So, they're only good at trip, drag, reposition, disarm, sunder, and dirty trick where applicable. I'm not sure how that's a stinging deficit for using combat maneuvers in general, especially since weapon-based maneuvers are preferable for all classes, due to weapon bonuses. They'll 'swing under the curve' and 'have the same mathematical limit as everyone else' on one of the 5-6 weapon maneuvers that they can throw all their features behind because... why exactly? Because they won't be using their specialized weapon-type?

That's the thing. Baseline fighters get bonuses to their attack (and thus combat maneuver) bonuses, but so does every other martial class. Even if those limits don't come up all that often they're still limits on the maneuver. Limits that things like studied target, favored enemy, and strength surge don't have to deal with. And all those abilities put out equal or better numbers compared to weapon training.

BadBird wrote:
Even for a simple combat base-line with Core Fighter, by level 9 they can add +3 to attack and +4 to damage with just training and two exclusive feats. Core Barbarian Rage hits +3 attack and +3-5 damage by 11.

Holy shifting goalposts, Batman!

I don't think a +1 to attack and +2 damage advantage for two levels is much to brag about. Certainly not enough to offset the massive utility of the rage powers the Barbarian's getting instead of bonus feats going into small numerical bonuses. Pounce at level 10 laughs at the fighter's puny +1 advantage.


I'd say that Brawlers are the best class at combat maneuvers because they can choose to have the combat maneuver feats in those combats where they'll be most helpful.


Ventnor wrote:
I'd say that Brawlers are the best class at combat maneuvers because they can choose to have the combat maneuver feats in those combats where they'll be most helpful.

The big thing about lore warden is their ability to net a CMB of BAB + STR + weapon to hit mods + 12 on combat maneuver checks. Very few other classes get to have that kind of guarantee on success.


Ryan Freire wrote:
Ventnor wrote:
I'd say that Brawlers are the best class at combat maneuvers because they can choose to have the combat maneuver feats in those combats where they'll be most helpful.
The big thing about lore warden is their ability to net a CMB of BAB + STR + weapon to hit mods + 12 on combat maneuver checks. Very few other classes get to have that kind of guarantee on success.

Yeah, there's only two ways I can think of to get numbers better than that, and both of them have limits/require spending resources.

A ranger against a maxed favored enemy who's their quarry can hit +14 (+10 for favored enemy, +4 for Improved Quarry). But that requires either going up against your one big FE or spending a spell slot, and Quarry has lots of restrictions.

Barbarians have Strength Surge, which tops out at +20 since it's barb level to CMB. However, that's a 1/rage ability so you get limited use out of it until you can rage cycle.


Truthfully if you go two handed weapon/power attack fighting style lore warden also has plenty of feats to spend on multiple maneuver types too.
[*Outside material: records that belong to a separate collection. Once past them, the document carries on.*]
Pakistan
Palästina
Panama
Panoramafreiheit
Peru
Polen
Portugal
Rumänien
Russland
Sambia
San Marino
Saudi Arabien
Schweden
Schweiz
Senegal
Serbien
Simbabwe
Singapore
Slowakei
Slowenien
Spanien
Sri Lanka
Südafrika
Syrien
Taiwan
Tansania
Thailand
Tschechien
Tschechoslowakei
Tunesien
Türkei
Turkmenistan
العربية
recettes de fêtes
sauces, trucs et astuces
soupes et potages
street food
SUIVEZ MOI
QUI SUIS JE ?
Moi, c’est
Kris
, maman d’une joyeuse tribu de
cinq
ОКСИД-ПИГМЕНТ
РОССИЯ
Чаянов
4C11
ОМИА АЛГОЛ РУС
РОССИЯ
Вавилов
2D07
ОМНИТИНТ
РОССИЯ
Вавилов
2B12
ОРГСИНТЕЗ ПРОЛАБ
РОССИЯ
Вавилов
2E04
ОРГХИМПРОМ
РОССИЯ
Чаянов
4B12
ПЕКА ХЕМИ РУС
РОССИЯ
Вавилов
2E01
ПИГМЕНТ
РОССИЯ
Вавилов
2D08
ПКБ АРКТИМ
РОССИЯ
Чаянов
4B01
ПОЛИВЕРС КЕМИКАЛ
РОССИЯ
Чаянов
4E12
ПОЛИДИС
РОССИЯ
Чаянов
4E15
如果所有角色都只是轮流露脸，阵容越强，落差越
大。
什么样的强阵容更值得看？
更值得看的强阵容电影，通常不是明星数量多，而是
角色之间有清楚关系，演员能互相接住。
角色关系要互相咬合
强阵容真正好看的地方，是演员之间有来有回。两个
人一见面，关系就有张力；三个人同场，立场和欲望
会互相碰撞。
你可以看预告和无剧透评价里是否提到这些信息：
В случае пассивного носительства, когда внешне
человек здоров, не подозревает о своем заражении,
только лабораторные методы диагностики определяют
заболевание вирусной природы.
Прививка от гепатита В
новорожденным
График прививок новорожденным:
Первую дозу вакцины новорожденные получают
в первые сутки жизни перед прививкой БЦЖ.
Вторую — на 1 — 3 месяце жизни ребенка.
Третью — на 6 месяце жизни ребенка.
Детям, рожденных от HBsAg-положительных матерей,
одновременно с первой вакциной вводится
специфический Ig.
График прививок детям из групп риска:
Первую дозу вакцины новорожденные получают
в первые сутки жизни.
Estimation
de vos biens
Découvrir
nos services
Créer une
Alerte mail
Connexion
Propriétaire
Realistically its the kicker from Greater<maneuver> you want anyway.


In all fairness, it's not exactly difficult to rage cycle...

Especially if you have Heart of the Fields, and can shrug off the first exhaustion effect that day. Take two, sleep for eight hours, you're ready the next morning.


With how CMD scales on higher level monsters, you legitimately do need something like the Lore Warden's scaling bonus to CMB on top of every single feat and other mod you can stack. This is a basic system problem (CMD scales too fast) but if you want Maneuvers to be viable, you need something *like* the Lore Warden to exist.

There should be a fighter archetype that's really good at combat maneuvers; the fact that the vanilla fighter is generally pretty poor at combat maneuvers is frankly kinda absurd.


PossibleCabbage wrote:

With how CMD scales on higher level monsters, you legitimately do need something like the Lore Warden's scaling bonus to CMB on top of every single feat and other mod you can stack. This is a basic system problem (CMD scales too fast) but if you want Maneuvers to be viable, you need something *like* the Lore Warden to exist.

There should be a fighter archetype that's really good at combat maneuvers; the fact that the vanilla fighter is generally pretty poor at combat maneuvers is frankly kinda absurd.

I would definitely be happier if any potential rework of it made that the focus of the class.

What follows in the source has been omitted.